[What is expected]: Your answer must consist only of the lines from the start of the entries through the line that holds "znalezienie perfekcyjnego modelu", copied exactly, with no pictures.

[Listed records]:

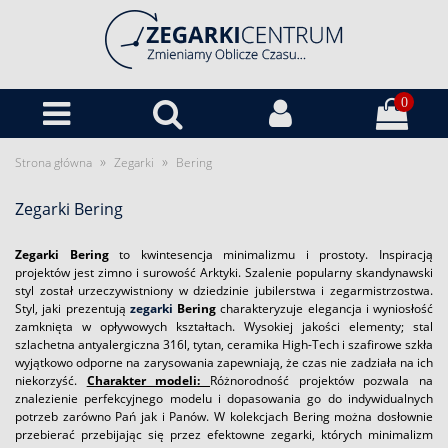
0
»
»
Strona główna
Zegarki
Bering
Zegarki Bering
Zegarki
Bering
to kwintesencja minimalizmu i prostoty. Inspiracją
projektów jest zimno i surowość Arktyki. Szalenie popularny skandynawski
styl został urzeczywistniony w dziedzinie jubilerstwa i zegarmistrzostwa.
Styl, jaki prezentują
zegarki
Bering
charakteryzuje elegancja i wyniosłość
zamknięta w opływowych kształtach. Wysokiej jakości elementy; stal
szlachetna antyalergiczna 316l, tytan, ceramika High-Tech i szafirowe szkła
wyjątkowo odporne na zarysowania zapewniają, że czas nie zadziała na ich
niekorzyść.
Charakter modeli:
Różnorodność projektów pozwala na
znalezienie perfekcyjnego modelu i dopasowania go do indywidualnych
potrzeb zarówno Pań jak i Panów. W kolekcjach Bering można dosłownie
przebierać przebijając się przez efektowne zegarki, których minimalizm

[Expected output]:
0
»
»
Strona główna
Zegarki
Bering
Zegarki Bering
Zegarki
Bering
to kwintesencja minimalizmu i prostoty. Inspiracją
projektów jest zimno i surowość Arktyki. Szalenie popularny skandynawski
styl został urzeczywistniony w dziedzinie jubilerstwa i zegarmistrzostwa.
Styl, jaki prezentują
zegarki
Bering
charakteryzuje elegancja i wyniosłość
zamknięta w opływowych kształtach. Wysokiej jakości elementy; stal
szlachetna antyalergiczna 316l, tytan, ceramika High-Tech i szafirowe szkła
wyjątkowo odporne na zarysowania zapewniają, że czas nie zadziała na ich
niekorzyść.
Charakter modeli:
Różnorodność projektów pozwala na
znalezienie perfekcyjnego modelu i dopasowania go do indywidualnych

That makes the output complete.